BEGIN
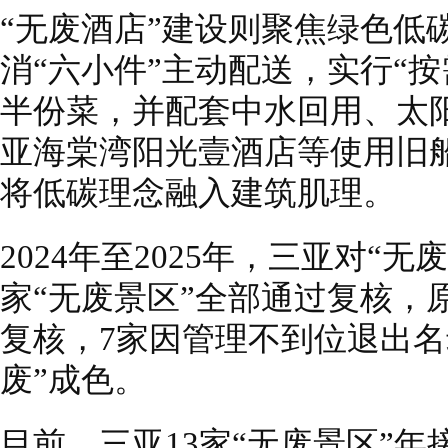
“无废酒店”建设则聚焦绿色低
消“六小件”主动配送，实行“
半份菜，并配套中水回用、太
亚海棠湾阳光壹酒店等使用旧
将低碳理念融入建筑肌理。
2024年至2025年，三亚对“
家“无废景区”全部通过复核，原
复核，7家因管理不到位退出名
废”成色。
目前，三亚13家“无废景区”年接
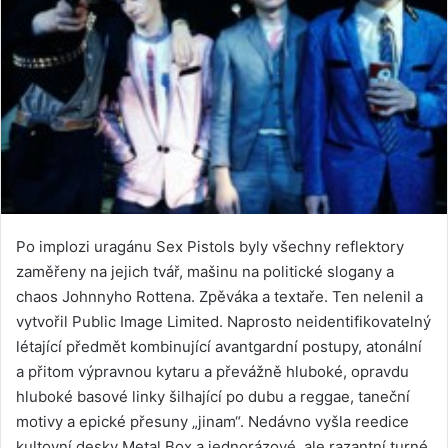
Po implozi uragánu Sex Pistols byly všechny reflektory
zaměřeny na jejich tvář, mašinu na politické slogany a
chaos Johnnyho Rottena. Zpěváka a textaře. Ten nelenil a
vytvořil Public Image Limited. Naprosto neidentifikovatelný
létající předmět kombinující avantgardní postupy, atonální
a přitom výpravnou kytaru a převážně hluboké, opravdu
hluboké basové linky šilhající po dubu a reggae, taneční
motivy a epické přesuny „jinam“. Nedávno vyšla reedice
kultovní desky Metal Box a jednorázové, ale razantní turné.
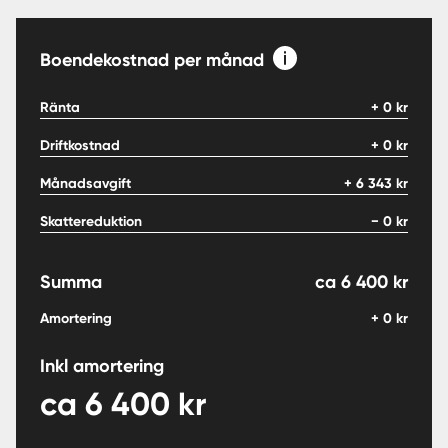
Boendekostnad per månad
Ränta
+
0
kr
Driftkostnad
+
0
kr
Månadsavgift
+
6 343
kr
Skattereduktion
−
0
kr
Summa
ca
6 400
kr
Amortering
+
0
kr
Inkl amortering
ca
6 400
kr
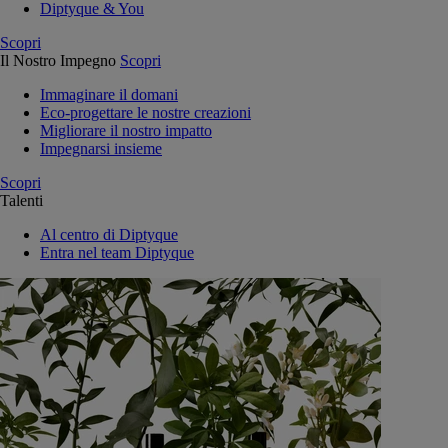
Diptyque & You
Scopri
Il Nostro Impegno
Scopri
Immaginare il domani
Eco-progettare le nostre creazioni
Migliorare il nostro impatto
Impegnarsi insieme
Scopri
Talenti
Al centro di Diptyque
Entra nel team Diptyque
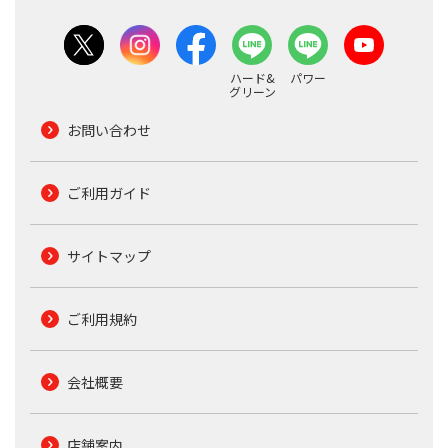
ハード&
パワー
グリーン
お問い合わせ
ご利用ガイド
サイトマップ
ご利用規約
会社概要
店舗案内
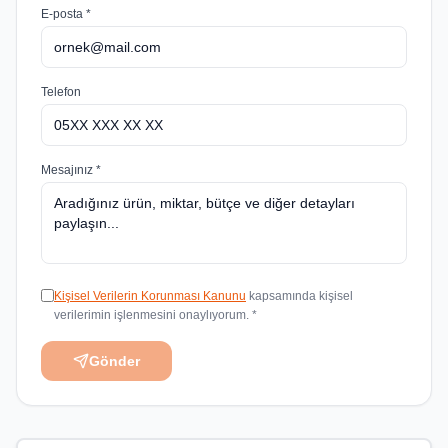
E-posta *
Telefon
Mesajınız *
Kişisel Verilerin Korunması Kanunu
kapsamında kişisel
verilerimin işlenmesini onaylıyorum. *
Gönder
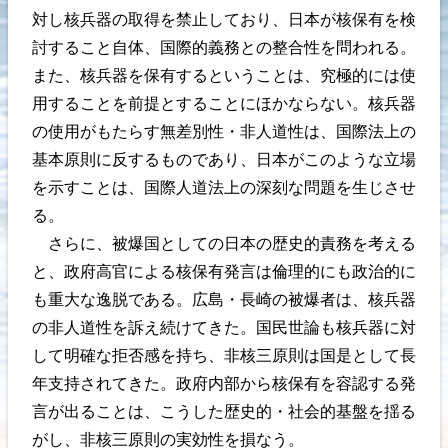
対し核兵器の取得を禁止しており、日本が核保有を検
討すること自体、国際的義務との整合性を問われる。
また、核兵器を保有するということは、究極的には使
用することを前提とすることにほかならない。核兵器
の使用がもたらす無差別性・非人道性は、国際法上の
基本原則に反するものであり、日本がこのような立場
を示すことは、国際人道法上の深刻な問題を生じさせ
る。
さらに、被爆国としての日本の歴史的責務を考える
と、政府高官による核保有発言は倫理的にも政治的に
も重大な逸脱である。広島・長崎の被爆者は、核兵器
の非人道性を訴え続けてきた。国民世論も核兵器に対
して明確な拒否感を持ち、非核三原則は国是として長
年支持されてきた。政府内部から核保有を容認する発
言が出ることは、こうした歴史的・社会的基盤を揺る
がし、非核三原則の実効性を損なう。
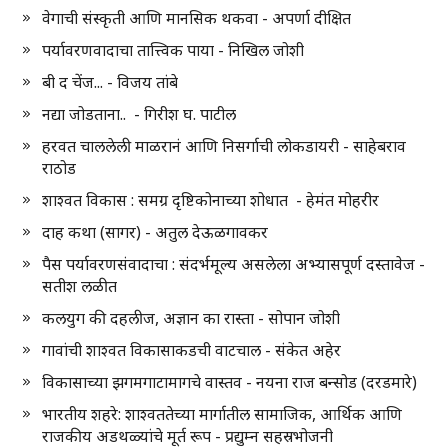
वेगाची संस्कृती आणि मानसिक थकवा - अपर्णा दीक्षित
पर्यावरणवादाचा तात्त्विक पाया - निखिल जोशी
बी द चेंज... - विजय तांबे
नद्या जोडताना.. - गिरीश घ. पाटील
हरवत चाललेली माळरानं आणि निसर्गाची लोकडायरी - साहेबराव
राठोड
शाश्वत विकास : समग्र दृष्टिकोनाच्या शोधात - हेमंत मोहरीर
दाह कथा (सागर) - अतुल देऊळगावकर
पैस पर्यावरणसंवादाचा : संदर्भमूल्य असलेला अभ्यासपूर्ण दस्तावेज -
सतीश लळीत
कलयुग की दहलीज, अज्ञान का रास्ता - सोपान जोशी
गावांची शाश्वत विकासाकडची वाटचाल - संकेत अहेर
विकासाच्या झगमगाटामागचे वास्तव - नयना राज बन्सोड (दरडमारे)
भारतीय शहरे: शाश्वततेच्या मार्गातील सामाजिक, आर्थिक आणि
राजकीय अडथळ्यांचे मूर्त रूप - प्रद्युम्न सहस्रभोजनी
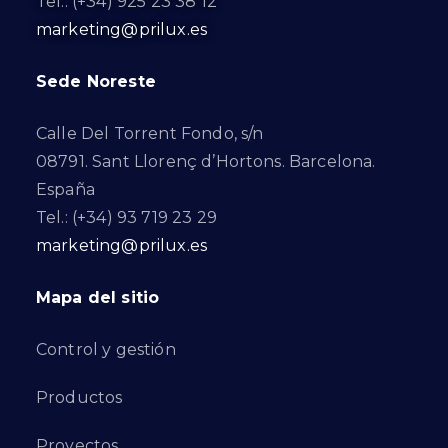
Tel.: (+34) 925 23 38 12
marketing@prilux.es
Sede Noreste
Calle Del Torrent Fondo, s/n
08791. Sant Llorenç d’Hortons. Barcelona.
España
Tel.: (+34) 93 719 23 29
marketing@prilux.es
Mapa del sitio
Control y gestión
Productos
Proyectos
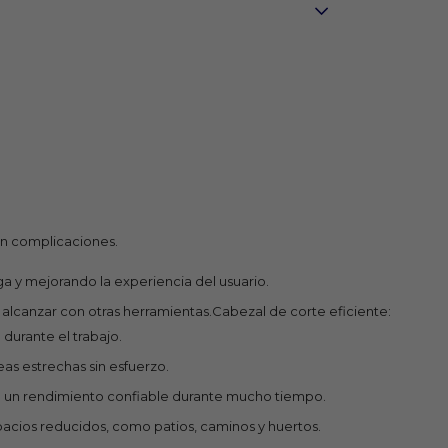
sin complicaciones.
a y mejorando la experiencia del usuario.
e alcanzar con otras herramientas.Cabezal de corte eficiente:
durante el trabajo.
eas estrechas sin esfuerzo.
ndo un rendimiento confiable durante mucho tiempo.
pacios reducidos, como patios, caminos y huertos.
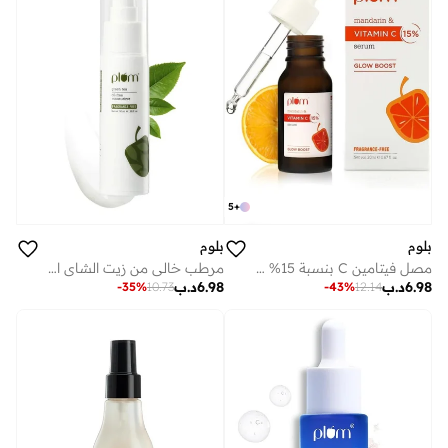
5
+
بلوم
بلوم
مرطب خالي من زيت الشاي الأخضر البرقوق للاستخدام اليومي، مرطب للوجه، يحارب البثور، يتحكم في الزيوت الزائدة، يرطب البشرة، خالي من العطور، 50 مل
مصل فيتامين C بنسبة 15% من البرقوق لتعزيز توهج الوجه مع اليوسفي مع حمض الإيثيل الأسكوربيك النقي واليوسفي الياباني وخوخ الكاكادو الخالي من العطور | 20 مل للرجال والنساء|
6.98
د.ب
6.98
د.ب
-
35
%
10.73
-
43
%
12.14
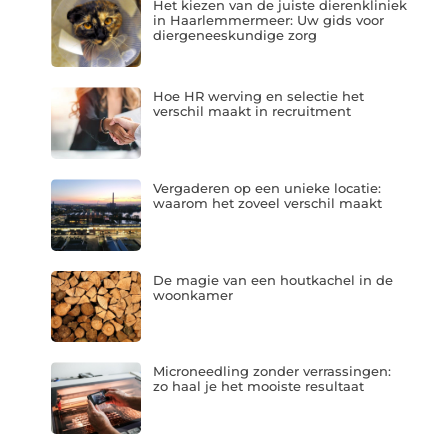
Het kiezen van de juiste dierenkliniek
in Haarlemmermeer: Uw gids voor
diergeneeskundige zorg
Hoe HR werving en selectie het
verschil maakt in recruitment
Vergaderen op een unieke locatie:
waarom het zoveel verschil maakt
De magie van een houtkachel in de
woonkamer
Microneedling zonder verrassingen:
zo haal je het mooiste resultaat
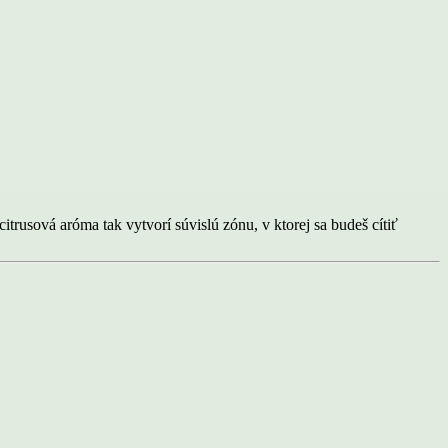
trusová aróma tak vytvorí súvislú zónu, v ktorej sa budeš cítiť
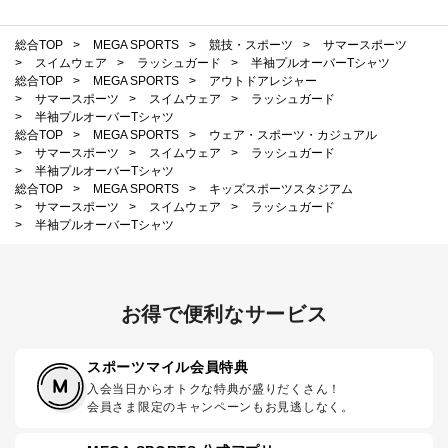
総合TOP
>
MEGA SPORTS
>
競技・スポーツ
>
サマースポーツ
>
スイムウェア
>
ラッシュガード
>
半袖プルオーバーTシャツ
総合TOP
>
MEGA SPORTS
>
アウトドアレジャー
>
サマースポーツ
>
スイムウェア
>
ラッシュガード
>
半袖プルオーバーTシャツ
総合TOP
>
MEGA SPORTS
>
ウェア・スポーツ・カジュアル
>
サマースポーツ
>
スイムウェア
>
ラッシュガード
>
半袖プルオーバーTシャツ
総合TOP
>
MEGA SPORTS
>
キッズスポーツスタジアム
>
サマースポーツ
>
スイムウェア
>
ラッシュガード
>
半袖プルオーバーTシャツ
お得で便利なサービス
スポーツマイル会員特典
入会当日からオトクな特典が盛りだくさん！
会員さま限定のキャンペーンもお見逃しなく。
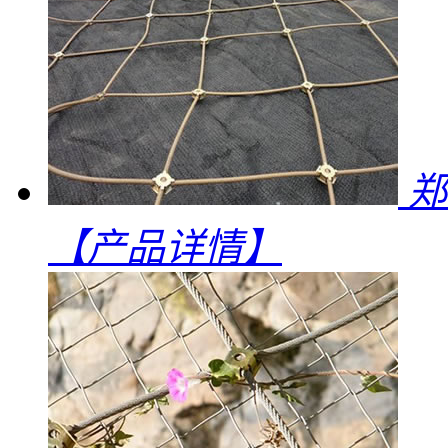
郑
【产品详情】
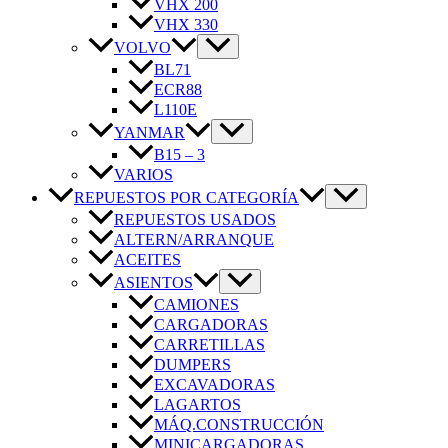
VHX 200
VHX 330
VOLVO
BL71
ECR88
L110E
YANMAR
B15 – 3
VARIOS
REPUESTOS POR CATEGORÍA
REPUESTOS USADOS
ALTERN/ARRANQUE
ACEITES
ASIENTOS
CAMIONES
CARGADORAS
CARRETILLAS
DUMPERS
EXCAVADORAS
LAGARTOS
MÁQ.CONSTRUCCIÓN
MINICARGADORAS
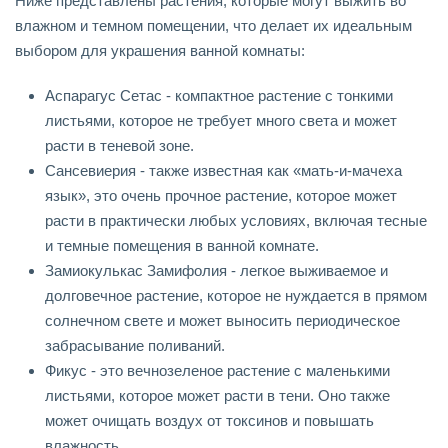
Ниже представлены растения, которые могут выжить во
влажном и темном помещении, что делает их идеальным
выбором для украшения ванной комнаты:
Аспарагус Сетас - компактное растение с тонкими
листьями, которое не требует много света и может
расти в теневой зоне.
Сансевиерия - также известная как «мать-и-мачеха
язык», это очень прочное растение, которое может
расти в практически любых условиях, включая тесные
и темные помещения в ванной комнате.
Замиокулькас Замифолия - легкое выживаемое и
долговечное растение, которое не нуждается в прямом
солнечном свете и может выносить периодическое
забрасывание поливаний.
Фикус - это вечнозеленое растение с маленькими
листьями, которое может расти в тени. Оно также
может очищать воздух от токсинов и повышать
влажность.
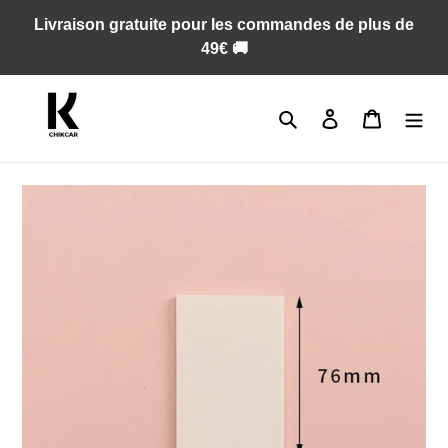
Passer
Livraison gratuite pour les commandes de plus de
au
49€ 🚚
contenu
Rechercher
Se connecter
Panier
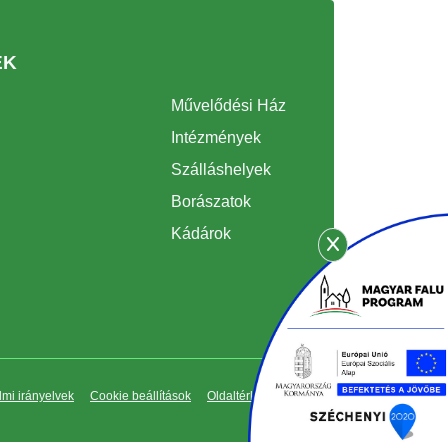
EK
Művelődési Ház
Intézmények
Szálláshelyek
Borászatok
Kádárok
mi irányelvek
Cookie beállítások
Oldaltérkép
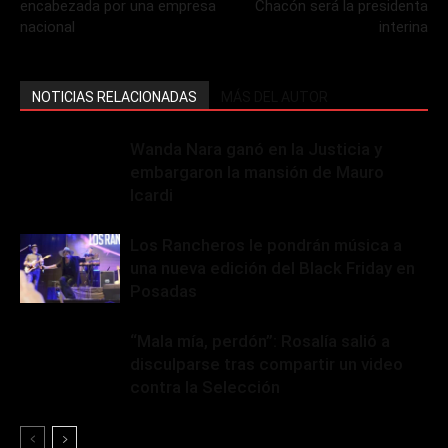
encabezada por una empresa
Chacón será la presidenta
nacional
interina
NOTICIAS RELACIONADAS
MÁS DEL AUTOR
Wanda Nara ganó en la Justicia y
embargaron la mansión de Mauro
Icardi
Los Rancheros le pondrán música a
una nueva edición del Black Friday en
Posadas
“Mala mía, perdón”: Rosalía salió a
disculparse tras compartir un video
contra la Selección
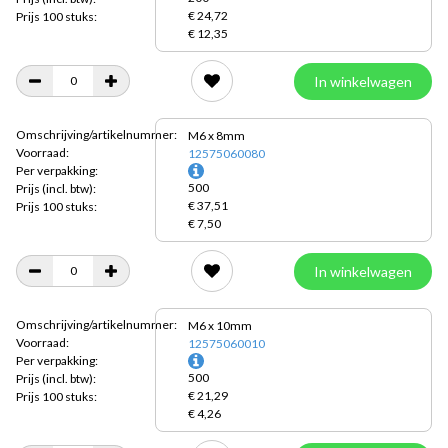
€ 24,72
Prijs 100 stuks:
€ 12,35
In winkelwagen
Omschrijving/artikelnummer:
M6 x 8mm
Voorraad:
12575060080
Per verpakking:
500
Prijs
(incl. btw):
€ 37,51
Prijs 100 stuks:
€ 7,50
In winkelwagen
Omschrijving/artikelnummer:
M6 x 10mm
Voorraad:
12575060010
Per verpakking:
500
Prijs
(incl. btw):
€ 21,29
Prijs 100 stuks:
€ 4,26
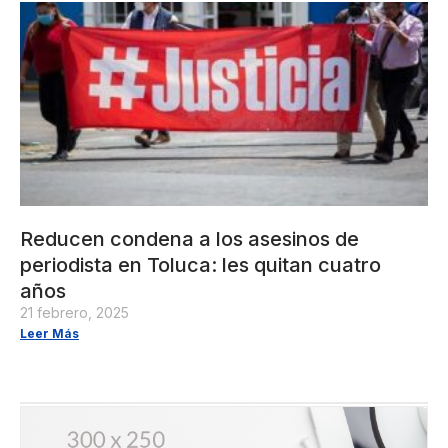
Reducen condena a los asesinos de
periodista en Toluca: les quitan cuatro
años
21 febrero, 2025
Leer Más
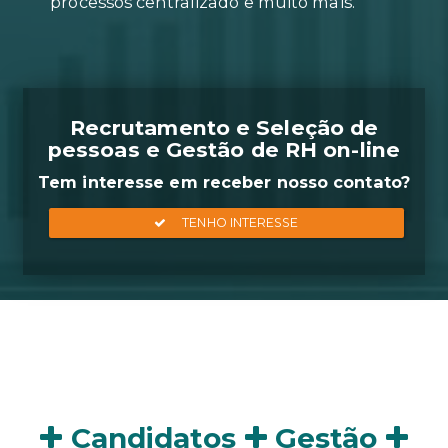
Geração de relatórios em apena
clique, agendamento on-line de
entrevistas, acompanhamento d
processos centralizado e muito m
Recrutamento e Seleçã
pessoas e Gestão de RH 
Tem interesse em receber nosso
Candidatos
Gestão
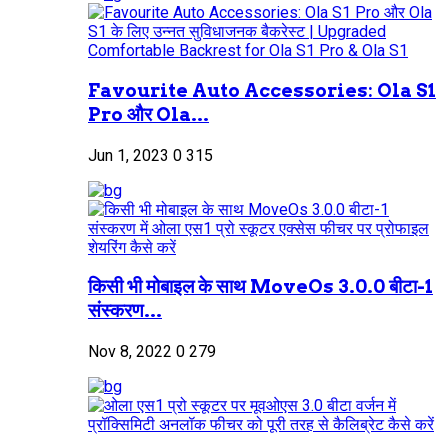
Favourite Auto Accessories: Ola S1
Pro और Ola...
Jun 1, 2023
0
315
किसी भी मोबाइल के साथ MoveOs 3.0.0 बीटा-1
संस्करण...
Nov 8, 2022
0
279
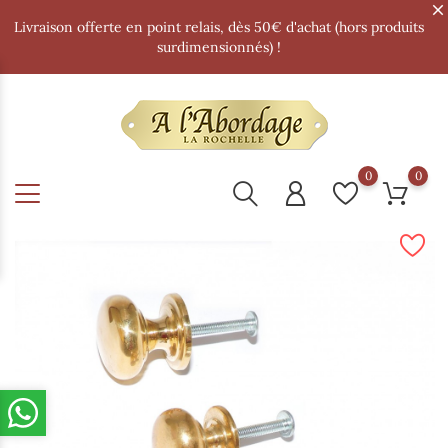
Livraison offerte en point relais, dès 50€ d'achat (hors produits
surdimensionnés) !
0
0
END
With pictures removed, write out exactly each line of the entries from the first through the line that holds "motivy a epické".

- [Reply]:
“无废酒店”建设则聚焦绿色低
消“六小件”主动配送，实行“
半份菜，并配套中水回用、太
亚海棠湾阳光壹酒店等使用旧
将低碳理念融入建筑肌理。
2024年至2025年，三亚对“
家“无废景区”全部通过复核，原
复核，7家因管理不到位退出名
废”成色。
目前，三亚13家“无废景区”年接
Po implozi uragánu Sex Pistols byly všechny reflektory
zaměřeny na jejich tvář, mašinu na politické slogany a
chaos Johnnyho Rottena. Zpěváka a textaře. Ten nelenil a
vytvořil Public Image Limited. Naprosto neidentifikovatelný
létající předmět kombinující avantgardní postupy, atonální
a přitom výpravnou kytaru a převážně hluboké, opravdu
hluboké basové linky šilhající po dubu a reggae, taneční
motivy a epické přesuny „jinam“. Nedávno vyšla reedice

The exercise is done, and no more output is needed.